27 points, 8 assists, 4 rebounds, 3 steals and orchestrating a 116-110 victory over the Hawks.

This is why you build your team around Raymond Felton and get guys who can run with this kid. He's special. There is no excuse for the Bobcats not averaging over a 103 ppg next year, with Felton running the show. This is an uptempo team.


----------



## rocketeer (Oct 7, 2002)

felton is going to be better than chris paul.

he's the guy to build the team around.


----------



## iverson101 (Mar 4, 2006)

Felton has it all. He is a really great guy: has great character on and off the court, a proven winner (college and highschool championships), and loves basketball with a great passion and will never stop working to improve. He's unselfish and knows how to play. Physically he has an incredible combination of strength and speed. There's not much he can't do.


----------



## Mr. Hobbes (Jul 1, 2005)

I think Felton is the franchise player. Okafor's been looking like a better Nick Collison, and not much more.


----------



## endora60 (Jan 5, 2006)

WTChan said:


> Okafor's been looking like a better Nick Collison, and not much more.

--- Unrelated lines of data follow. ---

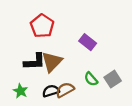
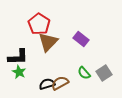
black L-shape: (35, 62) -> (18, 57), moved
brown triangle: (52, 62) -> (48, 42), moved
green star: (20, 91) -> (19, 72), moved

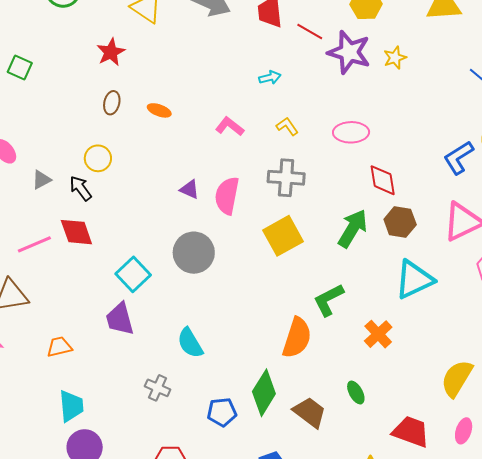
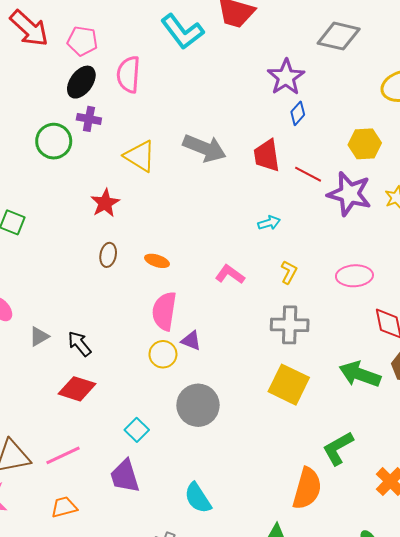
yellow L-shape: (287, 126) -> (289, 272), turned 65
yellow circle: (98, 158) -> (163, 354), moved
pink semicircle: (227, 196) -> (164, 311), moved
green arrow: (353, 228) -> (360, 374), turned -99
red diamond: (76, 232) -> (77, 389), turned -51
yellow square: (283, 236) -> (289, 385), turned -33
pink line: (34, 244) -> (63, 455), moved
cyan square: (133, 274) -> (137, 430), size x0.7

At least Collison _plays_.

Laurie


----------



## AMΣRICAN GOD™ (Jun 4, 2005)

rocketeer said:


> felton is going to be better than chris paul.
> 
> he's the guy to build the team around.


First quote, NO! Second quote, YES!


----------



## endora60 (Jan 5, 2006)

But he may well end up being better than Chris Paul over the long haul. Paul came into the League more ready to play on the pro level, but Felton has worked hard and quite possibly caught up. Over the years, he might turn out to have been the better pick-up.

Laurie


----------



## Drewbs (Feb 16, 2004)

Felton is more physically gifted than Paul, and imo has higher upside. 

Emeka Okafor? Who is that?

....


:| 

lol the guy has fallen off the face of the earth this season.

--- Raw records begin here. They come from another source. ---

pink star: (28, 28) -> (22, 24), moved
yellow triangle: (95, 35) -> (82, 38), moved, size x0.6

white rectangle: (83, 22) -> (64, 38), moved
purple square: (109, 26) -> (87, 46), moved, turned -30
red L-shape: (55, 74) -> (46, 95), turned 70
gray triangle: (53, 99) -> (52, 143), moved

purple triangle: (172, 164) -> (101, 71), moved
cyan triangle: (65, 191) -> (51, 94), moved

Actually, why am I lol'ing, he was one of my favorite players. :sigh:


----------



## endora60 (Jan 5, 2006)

Drewbs said:


> Emeka Okafor? who is that?


I think he was an actor on a sit-com back in the early 80s...or maybe that was somebody else. :wink:

Laurie


----------



## Drewbs (Feb 16, 2004)

endora60 said:


> I think he was an actor on a sit-com back in the early 80s...or maybe that was somebody else. :wink:
> 
> Laurie


 :rofl: 

but in all seriousness, this team gets no breaks. Not that it really mattered, he was mediocre to start the season anyway with all that extra muscle he put on. His touch around the basket just looked horrible.


----------